The Karkku railway station is located in the village of Karkku in the town of Sastamala, Finland. The station is located about 43 kilometres from the Tampere railway station and about 92 kilometres from the Pori railway station. Nowadays, the station is unstaffed, and the track is controlled remotely from Tampere.

== History ==
Karkku railway station was opened on the Tampere–Pori railway line opened in 1895, at the village of Palviala in the former Karkku municipality. The village surrounding the station soon became the centre of the Karkku municipality and some industry was also established near the station, such as a sawmill and a furniture factory.

The station building, built using the same designs originally made for the stations of the Oulu railway, was completed in 1895. The station building was expanded in 1904 with a cross gable designed by architect Bruno Granholm, which follows the original construction method of the station. The appearance of the building has remained almost original after both construction phases. The interior of the station building was completely renovated as well. A goods warehouse was built at the station in 1946.

During the last decades, the population of the station village has dropped significantly, dropping down to 600 by the turn of the millennium.
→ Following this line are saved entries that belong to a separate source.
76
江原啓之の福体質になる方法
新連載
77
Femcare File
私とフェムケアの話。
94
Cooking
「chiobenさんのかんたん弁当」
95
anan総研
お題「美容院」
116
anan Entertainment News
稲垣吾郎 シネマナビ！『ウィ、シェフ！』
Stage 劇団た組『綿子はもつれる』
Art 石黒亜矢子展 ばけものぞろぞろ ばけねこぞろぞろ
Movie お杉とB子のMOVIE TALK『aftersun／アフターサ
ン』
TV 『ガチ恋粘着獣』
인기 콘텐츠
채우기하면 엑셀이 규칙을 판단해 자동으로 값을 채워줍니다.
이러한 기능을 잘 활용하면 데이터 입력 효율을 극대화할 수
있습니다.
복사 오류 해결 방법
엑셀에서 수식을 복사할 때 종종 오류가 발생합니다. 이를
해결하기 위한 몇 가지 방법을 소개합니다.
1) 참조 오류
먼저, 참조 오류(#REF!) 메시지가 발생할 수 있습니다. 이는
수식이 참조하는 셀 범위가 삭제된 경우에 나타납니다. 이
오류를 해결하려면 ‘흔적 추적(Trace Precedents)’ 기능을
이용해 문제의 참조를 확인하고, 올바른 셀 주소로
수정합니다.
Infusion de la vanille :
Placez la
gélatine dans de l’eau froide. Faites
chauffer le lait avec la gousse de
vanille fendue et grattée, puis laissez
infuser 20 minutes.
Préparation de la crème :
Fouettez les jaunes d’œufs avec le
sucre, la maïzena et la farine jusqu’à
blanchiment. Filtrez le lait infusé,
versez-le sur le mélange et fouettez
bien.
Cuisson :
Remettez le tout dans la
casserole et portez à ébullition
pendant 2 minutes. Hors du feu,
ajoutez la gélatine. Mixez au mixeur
The station is still used especially by the students of the nearby educational institution.

In 2013, the Karkku station area was renovated as part of the basic improvement contract for the railway between Lielahti–Kokemäki. New high edge platforms and light platform shelters were built at the station. In addition, the station's lighting and parking were improved.

== Services ==
The Karkku station is served by all long-distance trains that run between Tampere and Pori. The station has only one platform for the passenger trains that stop at the station. The station platform is 55 centimeters above the ground, and about 250 meters in length.